I’ve Paid For This Twice Already…

Frugal living and debt reduction tips for a better financial future. This is one family’s story.

Archive for the ‘savings’ Category

Thanks to the person who used one of my ING Direct savings referrals!

Thursday, July 26th, 2007

Tricia at Blogging Away Debt has been hosting some of my ING $25 referrals since she used up all of her own. I got an email just now that someone used another one of my referrals, which means they got $25 and my daughter’s college account got $10. Thanks so much to whomever opened an account with my referral and happy saving!

I still have one more referral listed on Tricia’s site, if you open an ING Direct savings account with an initial deposit of at least $250, you will get a $25 bonus in your account and I will get a $10 bonus (deposited to my son’s college account). So if you’re thinking about opening an ING Direct savings account, check it out!

~J

Thanks Tricia!

Friday, July 20th, 2007

Tricia at Blogging Away Debt has used up all her $25 bonus ING Online Savings account referral links, and, since I am one of the people who used one of her referrals to open an account, she offered to put some of my referrals on her site (which gets a whole lot more traffic than mine lol).

So if you’d like to open an ING online savings account with a minimum deposit of $250 or more, you can pick up a referral here that will give you a $25 bonus for opening the account (I get a $10 bonus deposited to one of my kid’s college accounts, I gave her two links, one for each kid). There is no minimum to create an ING savings account but to get the $25 bonus an initial deposit of $250 is required. So only use a link if you are depositing $250 or more.

The links are at the bottom of Tricia’s post. The post itself is very informative about ING and Virtual Bank (another bank Tricia uses) and may answer any questions you may have about ING.

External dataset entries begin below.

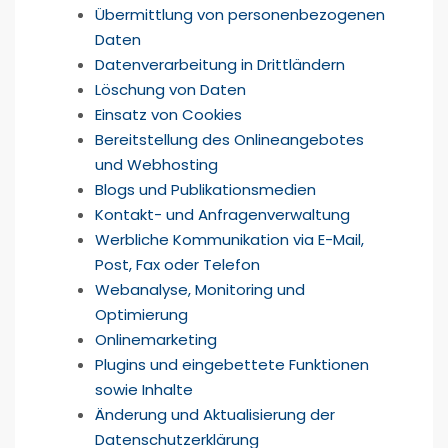
Übermittlung von personenbezogenen
Daten
Datenverarbeitung in Drittländern
Löschung von Daten
Einsatz von Cookies
Bereitstellung des Onlineangebotes
und Webhosting
Blogs und Publikationsmedien
Kontakt- und Anfragenverwaltung
Werbliche Kommunikation via E-Mail,
Post, Fax oder Telefon
Webanalyse, Monitoring und
Optimierung
Onlinemarketing
Plugins und eingebettete Funktionen
sowie Inhalte
Änderung und Aktualisierung der
Datenschutzerklärung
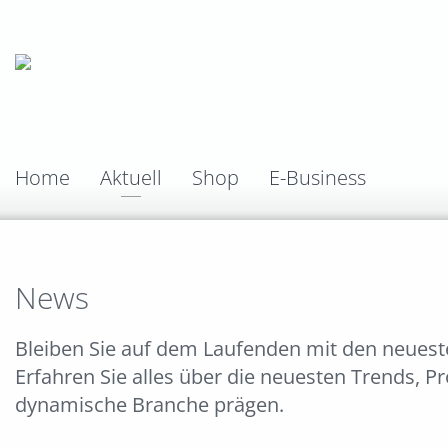
Home
Aktuell
Shop
E-Business
News
Bleiben Sie auf dem Laufenden mit den neues
Erfahren Sie alles über die neuesten Trends, P
dynamische Branche prägen.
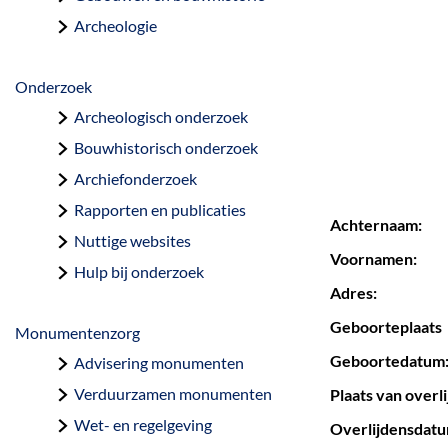
a
Archeologie
g
e
Onderzoek
Archeologisch onderzoek
Bouwhistorisch onderzoek
Archiefonderzoek
Rapporten en publicaties
Achternaam:
Nuttige websites
Voornamen:
Hulp bij onderzoek
Adres:
Geboorteplaats
Monumentenzorg
Geboortedatum
Advisering monumenten
Verduurzamen monumenten
Plaats van overli
Wet- en regelgeving
Overlijdensdatum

If you use a referral link, I won’t know who you are or anything, I’ll just know one was used. I told Tricia I used one of her links which is how she knew about me. lol.

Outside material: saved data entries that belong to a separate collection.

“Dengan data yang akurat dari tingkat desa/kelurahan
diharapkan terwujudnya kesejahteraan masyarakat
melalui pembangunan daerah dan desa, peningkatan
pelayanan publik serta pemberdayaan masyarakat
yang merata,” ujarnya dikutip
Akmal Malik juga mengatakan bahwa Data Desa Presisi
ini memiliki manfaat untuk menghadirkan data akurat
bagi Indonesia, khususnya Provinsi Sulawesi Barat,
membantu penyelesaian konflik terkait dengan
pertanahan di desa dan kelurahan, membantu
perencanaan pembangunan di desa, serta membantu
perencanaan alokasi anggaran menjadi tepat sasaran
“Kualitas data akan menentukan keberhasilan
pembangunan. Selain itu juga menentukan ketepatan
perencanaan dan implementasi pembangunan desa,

Thanks for saving! I have nothing but good things to say about my ING accounts!

~J

Edited to add: That was fast!! Someone already used the first link (as of 630pm on 7/20/07). Thanks so much! My son’s college account just got a little jolt :) . The other I sent to benefit my daughter’s college account is still left and I just sent her another for my son to replace the used one, so plenty of chances to get a $25 bonus . :)

ING Direct Savings Subaccounts

Thursday, July 5th, 2007

My initial deposit in creating the ING Direct savings account has cleared and posted and is available for withdrawls, so I created the two subaccounts today, my daughter’s college fund and the annual household expenses subaccount.

I feel content now. It feels settled to have this done and set up and ready to grow. I am going to make the deposits to the kids’ accounts monthly when I pay the bills, basically treating the deposits every month as a bill so I will do it. Eventually I am going to set up automatic deposits but I have to figure out the best time to do that — my spouse gets paid biweekly which means it isn’t the same set day each month. We aren’t ahead enough that his paycheck dates don’t matter. ;)

And the ING accounts are already earning interest and growing. It looks good. :)

~J

On the trail of another sale

Friday, June 29th, 2007

I got an email from someone interested in seeing the baby clothes, specifically the 6-9 months stuff.  Since most of what the other woman bought was 0-6 month stuff, this is exciting since I still have a lot of that left!  Yay!

The ad that took me the least amount of time and thought is netting me the most interest and profit.  Imagine that.  lol

Initiated a transfer of $674.56 to the ING account today.  Once it posts (July 2 ING says) I will do the following:

Create a “daughter” subaccount and transfer $10 to it for the start of my daughter’s college fund (we all start somewhere).

Create a “household” subaccount and transfer $150 to it (spouse’s birthday money).  This will be our longer-term savings for home improvements, long term projects, etc.

That will leave $1039.56 in the main account (entitled “son”).  This is our son’s college savings account.  He is 2 1/2 years older so he has a little bit of a head start.  the $14.56 is the interest his old savings account had accrued.

This leaves $650 in our own bank savings account for our emergency fund, which I will bump up to $1000 (or as close as I can manage) when I get paid in July.  The ING “household” account for now will get any irregular expenses $$ we save up for things that happen annually that I budget for each month, to keep it separate from the emergency fund for now.  Eventually annual expenses will get saved in our regular bank savings, and a separate ING subaccount will be created for “emergency fund”.

Slowly I am getting everything in order.  I am going to start depositing just a little bit to each college savings every month.  I know it will slightly take away from the debt reduction BUT this is what *I* want to do.  It makes me feel better about things to be saving for them even a tiny bit at a time.  I wrote it into the budget.  Call it discretionary spending if you will.

Once we are out of debt that saving will increase substantially.

~J

I need to say no more $ more often

Friday, June 22nd, 2007

Spouse got a check for his birthday from my parents. He is non-committal on what to do with it (spend, pay down debt, save for specific purchase) and said to just put it in savings while he thinks about it. Woowoo!